Monday, August 8, 2011

ICES 2011 Part 2--Royal Icing Cakes

I don't know if it was just me, but it seemed like a lot of the display space in the ICES convention cake gallery was empty this year. I've only gone to one other convention and it was a while ago, so I don't know how the number of entries compared this year.

I took a few photos of some of the displays (I refuse to call them "cakes") that I found interesting for whatever reason, so here are a couple that involve royal icing.

First was one by Rosa Viacava de Ortega from Peru. I think that the flowers on this were spider chrysanthemums made from royal icing, so I thought that was an interesting way to go about making those. It looked like the individual petals were done separately, then put together to make the flower. You could do the same thing using gumpaste, but the royal icing would be faster if you had a bunch of them to make.

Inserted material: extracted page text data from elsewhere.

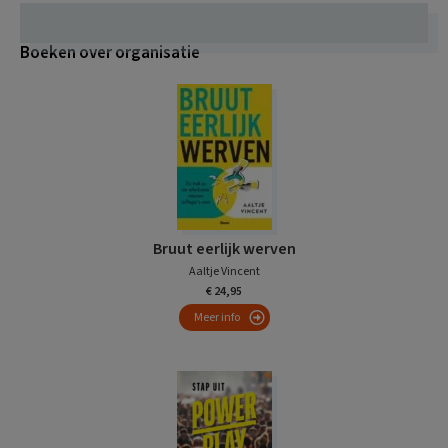
Boeken over organisatie
Bruut eerlijk werven
Aaltje Vincent
€ 24,95
Meer info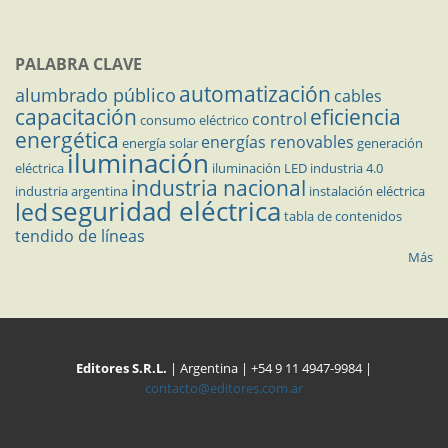
PALABRA CLAVE
automatización
alumbrado público
cables
capacitación
eficiencia
control
consumo eléctrico
energética
energías renovables
energía solar
generación
iluminación
eléctrica
iluminación LED
industria 4.0
industria nacional
industria argentina
instalación eléctrica
seguridad eléctrica
led
tabla de contenidos
tendido de líneas
Más
Editores S.R.L.
| Argentina | +54 9 11 4947-9984 |
contacto@editores.com.ar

Next was one that used royal icing to get a weird texture for the ground. This was by Lily Naidu from Utah. The board and the top part of the scene were covered with royal icing that was either green to begin with or airbrushed to give it a mottled color. This picture doesn't show it as well as I'd hoped, but the ground was really rough-looking, and it gave it a mossy effect, which was interesting.



The last one for today was white royal icing piping on black fondant. This is by Rebecca Carpenter from Ohio.

I just liked this one because it's a good example of the fact that you don't have to have a white wedding cake. Also, the piping that she used on this is a little more modern than brush embroidery, which would typically be what you'd see if someone did this kind of white-on-black design.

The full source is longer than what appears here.